### TASK DESCRIPTION
Exactly the lines from the one that contains "Мой отец умер!" through the end of the material below are to be output, the first and last included.

▽

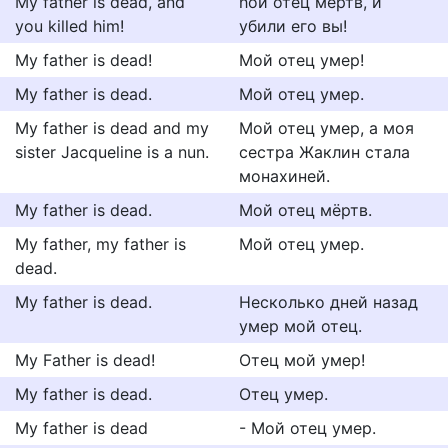
My father is dead, and
ћой отец мертв, и
you killed him!
убили его вы!
My father is dead!
Мой отец умер!
My father is dead.
Мой отец умер.
My father is dead and my
Мой отец умер, а моя
sister Jacqueline is a nun.
сестра Жаклин стала
монахиней.
My father is dead.
Мой отец мёртв.
My father, my father is
Мой отец умер.
dead.
My father is dead.
Несколько дней назад
умер мой отец.
My Father is dead!
Отец мой умер!
My father is dead.
Отец умер.
My father is dead
- Мой отец умер.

△

### OUTPUT FOR THIS TASK
Мой отец умер!
My father is dead.
Мой отец умер.
My father is dead and my
Мой отец умер, а моя
sister Jacqueline is a nun.
сестра Жаклин стала
монахиней.
My father is dead.
Мой отец мёртв.
My father, my father is
Мой отец умер.
dead.
My father is dead.
Несколько дней назад
умер мой отец.
My Father is dead!
Отец мой умер!
My father is dead.
Отец умер.
My father is dead
- Мой отец умер.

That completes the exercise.